Even if the possible biological mechanisms that help improve MH (mainly the symptoms of depression and anxiety) via zinc supplementation are not yet fully understood, previous research has shown that zinc regulates neurotransmission, neurogenesis, the endocrine system, inflammation, and oxidative stress in signaling pathways is of utmost importance [34, 35]. The low levels of zinc in the body also disrupt both the production and function of neurotransmitters associated with impaired neurogenesis. Finally, once the important modulator of neurogenesis, viz. the brain-derived neurotrophic factor, is inhibited, neurotransmitters are disrupted; the grounds for MH disorders (i.e., depression) are provided [36]. Moreover, zinc in the hypothalamic–pituitary–adrenal axis plays an active role in regulating the body’s reaction to stress. The lower levels of zinc can thus stimulate this axis, elevating plasma cortisol and resulting in higher vulnerability to MH conditions [36, 37]. The literature also highlights the effect of zinc on such disorders through its involvement in the inflammatory process. Zinc deficiency accordingly interferes with antioxidant activity by reducing the production of superoxide dismutase and increasing the state of cellular oxidative stress, which in turn can augment inflammatory processes and inflammatory markers [38]. Increased proinflammatory cytokines may thus cause brain damage and then make changes in serotonin function in the brain, predisposing a person to depression [39].

Limitations

To interpret the findings, there are some limitations in the present study that should be considered. First, this clinical trial was conducted in only one addiction treatment clinic located in an urban area of ​​Iran, which could reduce the generalizations to all patients with opioid use disorder undergoing MMT. Second, the PoR and MH here were assessed using self-report scales; however, the implementation of objective methods could be more beneficial in better assessing the impact of such intervention programs. Third, the effect of zinc supplementation in the present study on the PoR and MH status was not measured at long intervals after the completion of the intervention program (of note, the intervention lasted three months). Finally, the nature of the intervention in this study made it difficult to blind the participants.
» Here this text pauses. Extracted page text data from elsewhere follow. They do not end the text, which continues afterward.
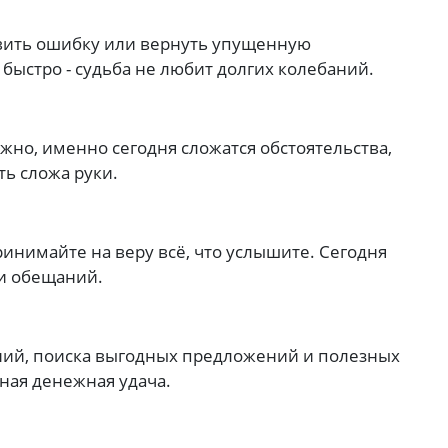
ить ошибку или вернуть упущенную
быстро - судьба не любит долгих колебаний.
жно, именно сегодня сложатся обстоятельства,
ть сложа руки.
инимайте на веру всё, что услышите. Сегодня
 и обещаний.
ний, поиска выгодных предложений и полезных
ная денежная удача.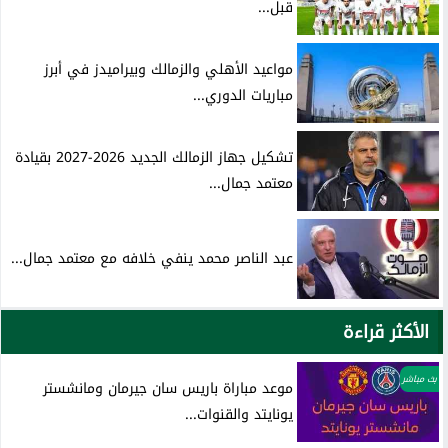
قبل...
مواعيد الأهلي والزمالك وبيراميدز في أبرز
مباريات الدوري...
تشكيل جهاز الزمالك الجديد 2026-2027 بقيادة
معتمد جمال...
عبد الناصر محمد ينفي خلافه مع معتمد جمال...
الأكثر قراءة
بث مباشر
موعد مباراة باريس سان جيرمان ومانشستر
يونايتد والقنوات...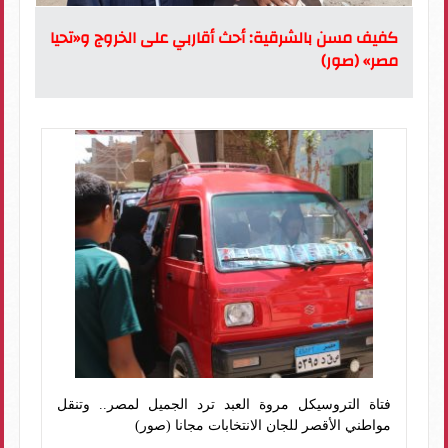
كفيف مسن بالشرقية: أحث أقاربي على الخروج و«تحيا
مصر» (صور)
فتاة التروسيكل مروة العبد ترد الجميل لمصر.. وتنقل
مواطني الأقصر للجان الانتخابات مجانا (صور)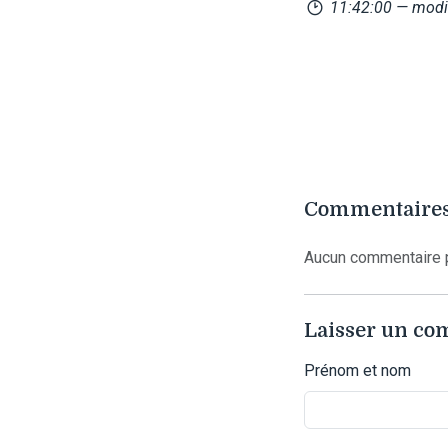
11:42:00
— modi
Commentaires
Aucun commentaire p
Laisser un c
Prénom et nom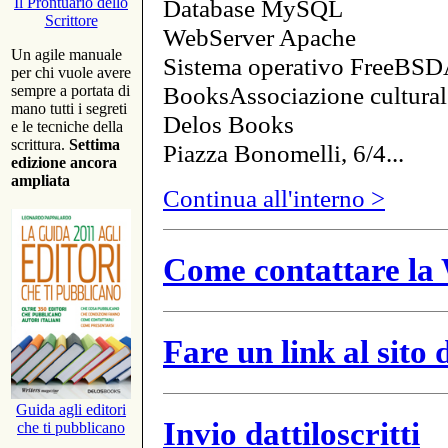
Database MySQL
Il Prontuario dello
Scrittore
WebServer Apache
Un agile manuale
Sistema operativo FreeBSD
per chi vuole avere
BooksAssociazione cultural
sempre a portata di
mano tutti i segreti
Delos Books
e le tecniche della
scrittura.
Settima
Piazza Bonomelli, 6/4...
edizione ancora
ampliata
Continua all'interno >
Come contattare la 
Fare un link al sito
Guida agli editori
Invio dattiloscritti
che ti pubblicano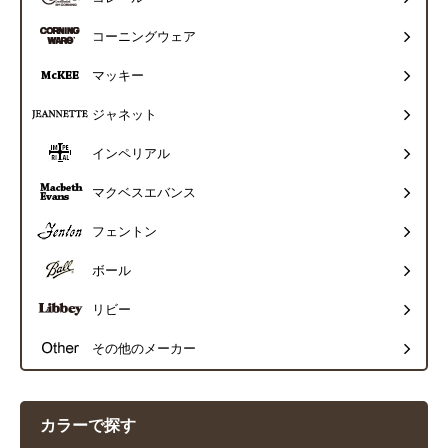
コーニングウェア
マッキー
ジャネット
インペリアル
マクベスエバンス
フェントン
ボール
リビー
その他のメーカー
カラーで探す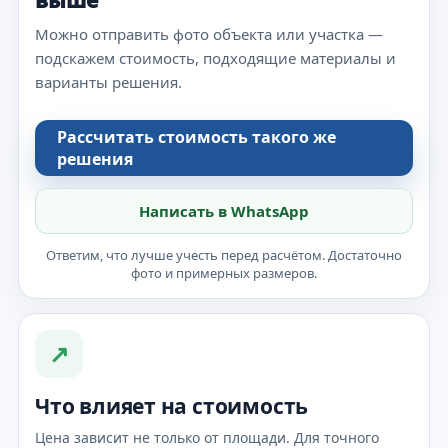
Можно отправить фото объекта или участка —
подскажем стоимость, подходящие материалы и
варианты решения.
Рассчитать стоимость такого же
решения
Написать в WhatsApp
Ответим, что лучше учесть перед расчётом. Достаточно
фото и примерных размеров.
↗
Что влияет на стоимость
Цена зависит не только от площади. Для точного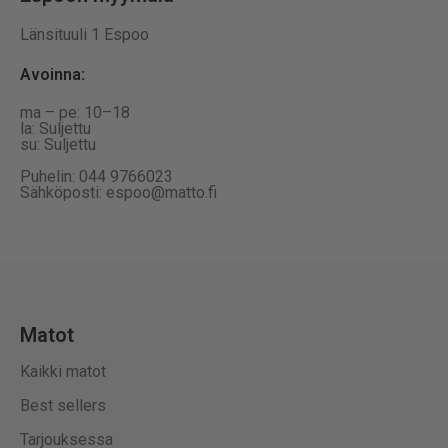
Länsituuli 1 Espoo
Avoinna
:
ma – pe: 10–18
la: Suljettu
su: Suljettu
Puhelin: 044 9766023
Sähköposti: espoo@matto.fi
Matot
Kaikki matot
Best sellers
Tarjouksessa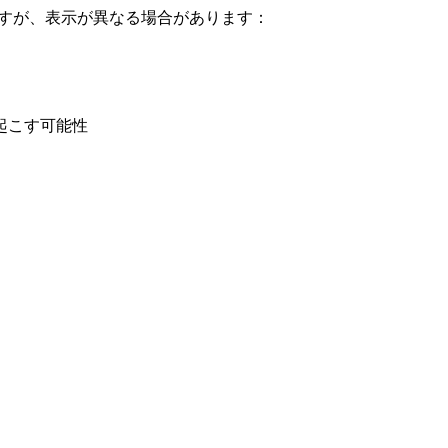
ますが、表示が異なる場合があります：
き起こす可能性
。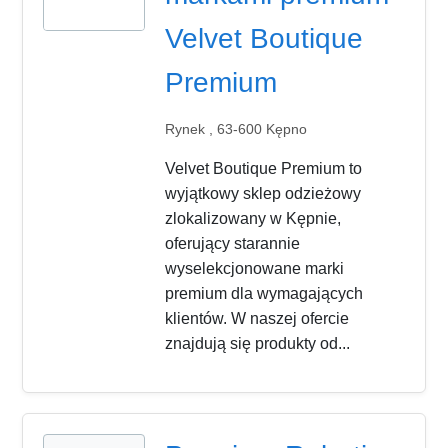
Velvet Boutique
Premium
Rynek , 63-600 Kępno
Velvet Boutique Premium to
wyjątkowy sklep odzieżowy
zlokalizowany w Kępnie,
oferujący starannie
wyselekcjonowane marki
premium dla wymagających
klientów. W naszej ofercie
znajdują się produkty od...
Implications for clinical practice

This study has some implications for clinical practice. In view of that, the findings highlight the effect of zinc supplementation on reducing the PoR and improving MH in patients with opioid use disorder experiencing MMT. Therefore, healthcare providers can introduce zinc supplements into the treatment plans for such individuals to help diminish their PoR and enhance their MH. However, further research is needed to replicate such outcomes. In addition, more studies are recommended to reflect on the challenges facing zinc administration in clinical practice from the perspective of healthcare providers and patients with opioid use disorder undergoing MMT, which can aid in making decisions for the inclusion of zinc supplements into the treatment plan of this group.

Conclusion

In this study, zinc supplementation in patients with opioid use disorder subjected to MMT was investigated. Although the study results showed that zinc intake had the capability to positively influence relapse reduction and mental health in such people, more studies are needed before including this supplement in the treatment plans for this group.